Jennifer Brayton, a sociology professor at Ryerson University, says Disney will fundamentally change how The Muppets are portrayed.
“The Muppets actually do deal with issues and show children how to deal with complexity,” she says. “Disney perpetuates dominant ideologies and mainstream values.”
The Muppets have a huge following. Three generations of children have now grown up with Sesame Street, which debuted in 1969, and many 20- to 30-year-olds immediately recognize many Muppet characters.
Muppet characters have been seen around the world, including a version briefly shown in Jerusalem featuring Israeli and Palestinian puppets together (it has been cancelled, because in the prevailing state of violence it wasn’t helping the situation).

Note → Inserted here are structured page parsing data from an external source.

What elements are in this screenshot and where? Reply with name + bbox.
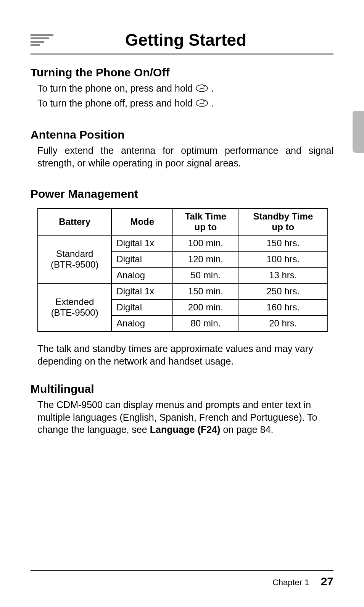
cell-talk: 150 min. [173,283,238,299]
heading-multilingual: Multilingual [31,383,333,396]
cell-mode: Analog [111,267,173,283]
table-row: Standard (BTR-9500) Digital 1x 100 min. … [38,235,328,251]
power-note: The talk and standby times are approxima… [37,342,333,367]
svg-point-1 [203,86,205,87]
multilingual-body: The CDM-9500 can display menus and promp… [37,399,333,436]
page-title: Getting Started [61,31,311,50]
th-talk: Talk Time up to [173,208,238,235]
cell-talk: 100 min. [173,235,238,251]
turning-line-1: To turn the phone on, press and hold . [37,82,333,95]
heading-antenna: Antenna Position [31,128,333,141]
cell-standby: 150 hrs. [238,235,328,251]
cell-mode: Digital 1x [111,283,173,299]
cell-standby: 160 hrs. [238,299,328,315]
power-table: Battery Mode Talk Time up to Standby Tim… [37,208,328,332]
cell-mode: Digital [111,299,173,315]
language-ref: Language (F24) [150,424,221,435]
cell-standby: 13 hrs. [238,267,328,283]
cell-mode: Digital 1x [111,235,173,251]
power-key-icon [195,98,208,110]
cell-battery: Standard (BTR-9500) [38,235,111,283]
text: on page 84. [220,424,273,435]
turning-line-2: To turn the phone off, press and hold . [37,97,333,110]
cell-talk: 200 min. [173,299,238,315]
text: To turn the phone off, press and hold [37,98,195,108]
th-mode: Mode [111,208,173,235]
antenna-body: Fully extend the antenna for optimum per… [37,144,333,169]
text: To turn the phone on, press and hold [37,83,195,94]
power-key-icon [195,83,208,95]
table-header-row: Battery Mode Talk Time up to Standby Tim… [38,208,328,235]
cell-standby: 250 hrs. [238,283,328,299]
cell-battery: Extended (BTE-9500) [38,283,111,331]
text: . [211,98,214,108]
footer-page-number: 27 [321,575,333,588]
text: . [211,83,214,94]
heading-power: Power Management [31,187,333,200]
header-lines-icon [31,34,53,46]
cell-mode: Analog [111,315,173,331]
th-battery: Battery [38,208,111,235]
footer-chapter: Chapter 1 [272,578,309,587]
cell-talk: 50 min. [173,267,238,283]
table-row: Extended (BTE-9500) Digital 1x 150 min. … [38,283,328,299]
th-standby: Standby Time up to [238,208,328,235]
cell-standby: 20 hrs. [238,315,328,331]
cell-talk: 120 min. [173,251,238,267]
page-header: Getting Started [31,31,333,55]
svg-point-3 [203,100,205,102]
page-footer: Chapter 1 27 [31,570,333,588]
document-page: Getting Started Turning the Phone On/Off… [0,0,364,607]
heading-turning: Turning the Phone On/Off [31,66,333,79]
cell-standby: 100 hrs. [238,251,328,267]
cell-talk: 80 min. [173,315,238,331]
cell-mode: Digital [111,251,173,267]
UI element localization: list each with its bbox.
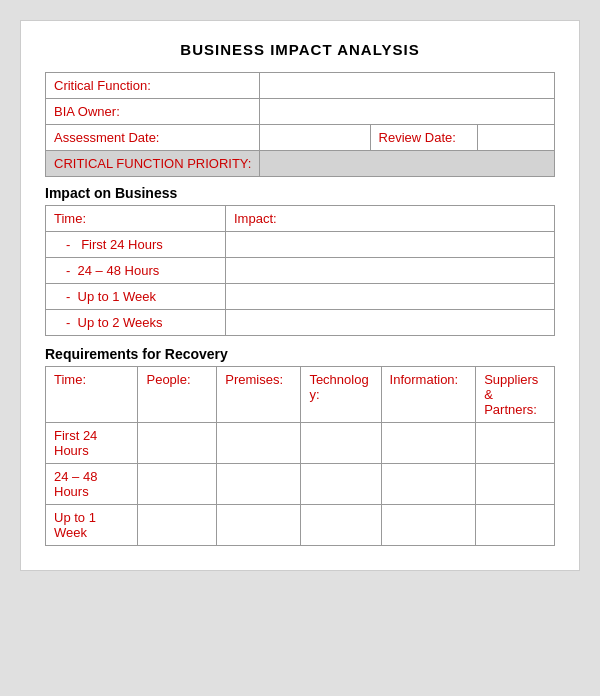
- impact-row-1-value[interactable]: [226, 232, 555, 258]
- recovery-row-1-information[interactable]: [381, 423, 476, 464]
- recovery-people-header: People:: [138, 367, 217, 423]
- review-date-label: Review Date:: [370, 125, 477, 151]
- impact-row-2-label: - 24 – 48 Hours: [46, 258, 226, 284]
- page-container: BUSINESS IMPACT ANALYSIS Critical Functi…: [20, 20, 580, 571]
- impact-header: Impact on Business: [45, 177, 555, 205]
- impact-row-4-value[interactable]: [226, 310, 555, 336]
- info-table: Critical Function: BIA Owner: Assessment…: [45, 72, 555, 177]
- page-title: BUSINESS IMPACT ANALYSIS: [45, 41, 555, 58]
- bia-owner-value[interactable]: [260, 99, 555, 125]
- recovery-row-3-information[interactable]: [381, 505, 476, 546]
- recovery-row-2-suppliers[interactable]: [476, 464, 555, 505]
- recovery-row-1-technology[interactable]: [301, 423, 381, 464]
- recovery-technology-header: Technolog y:: [301, 367, 381, 423]
- priority-value[interactable]: [260, 151, 555, 177]
- time-column-header: Time:: [46, 206, 226, 232]
- recovery-row-2-technology[interactable]: [301, 464, 381, 505]
- assessment-date-label: Assessment Date:: [46, 125, 260, 151]
- assessment-date-value[interactable]: [260, 125, 370, 151]
- critical-function-label: Critical Function:: [46, 73, 260, 99]
- recovery-row-3-time: Up to 1 Week: [46, 505, 138, 546]
- recovery-premises-header: Premises:: [217, 367, 301, 423]
- recovery-information-header: Information:: [381, 367, 476, 423]
- review-date-value[interactable]: [477, 125, 554, 151]
- recovery-row-1-premises[interactable]: [217, 423, 301, 464]
- recovery-suppliers-header: Suppliers & Partners:: [476, 367, 555, 423]
- recovery-row-3-technology[interactable]: [301, 505, 381, 546]
- impact-column-header: Impact:: [226, 206, 555, 232]
- recovery-row-1-suppliers[interactable]: [476, 423, 555, 464]
- recovery-row-2-premises[interactable]: [217, 464, 301, 505]
- recovery-row-3-premises[interactable]: [217, 505, 301, 546]
- recovery-table: Time: People: Premises: Technolog y: Inf…: [45, 366, 555, 546]
- recovery-row-1-time: First 24 Hours: [46, 423, 138, 464]
- recovery-row-2-time: 24 – 48 Hours: [46, 464, 138, 505]
- recovery-row-3-suppliers[interactable]: [476, 505, 555, 546]
- critical-function-value[interactable]: [260, 73, 555, 99]
- impact-table: Time: Impact: - First 24 Hours - 24 – 48…: [45, 205, 555, 336]
- recovery-row-2-people[interactable]: [138, 464, 217, 505]
- recovery-row-1-people[interactable]: [138, 423, 217, 464]
- recovery-header: Requirements for Recovery: [45, 336, 555, 366]
- impact-row-4-label: - Up to 2 Weeks: [46, 310, 226, 336]
- recovery-row-3-people[interactable]: [138, 505, 217, 546]
- impact-row-3-value[interactable]: [226, 284, 555, 310]
- impact-row-1-label: - First 24 Hours: [46, 232, 226, 258]
- bia-owner-label: BIA Owner:: [46, 99, 260, 125]
- recovery-time-header: Time:: [46, 367, 138, 423]
- impact-row-2-value[interactable]: [226, 258, 555, 284]
- impact-row-3-label: - Up to 1 Week: [46, 284, 226, 310]
- recovery-row-2-information[interactable]: [381, 464, 476, 505]
- priority-label: CRITICAL FUNCTION PRIORITY:: [46, 151, 260, 177]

The Muppets and Sesame Street are a unique phenomenon. While puppeteering technologies and techniques have changed over the years, the two shows have been successful for nearly half a century using essentially the same cast of puppets.
This is because they depend on fully developed characters much more than on visuals. “They are a very diverse cast, and never stereotyped,” says Brayton. “There’s an alien, Animal the crazy drummer, the frog in love with a pig – which is a sort of interracial relationship.”
Now celebrating its 35th anniversary, Sesame Street has kept the same well-developed characters, both human and Muppet, over their entire lifespan. The intimacy this creates has allowed audiences to be exposed to difficult issues, such as the death of a cast member.
Sara Bir of the North Bay, California Bohemian writes that the developed nature and relative sophistication of Sesame Street characters — who tend toward a “wry, vaudevillian sense of humour” — make them entertaining for audiences of any age.
While the Jim Henson Company is supposed to retain creative control after the acquisitions, Brayton still sees it as a creative takeover. “Disney is such a massive entity, controlling all aspects of media and entertainment complexes, it overwhelms its subsidiaries,” she says. A prime example of this is computer graphics animator Pixar Studios.
“There was such a change in the way Pixar’s films portrayed reality after it was bought by Disney. I was a huge fan of the Pixar shorts, like the old man playing chess with himself.”
And the film featuring a large and a small lamp highlighted playfulness in the parent-child relationship. “After Disney took it over, Pixar became mainstream,” says Brayton. “Finding Nemo perpetuates the idea of a dangerous world, with a victimized child that the parent must look after and protect — as opposed to playfulness.”
According to Miren Gutierrez, the editor of the Inter Press Service, “the marriage of media content (news, films, TV shows) with media distribution (TV or radio networks, internet services and the like) further increases the control of media barons over the audience, as they use their sales power to batter their way into living rooms.”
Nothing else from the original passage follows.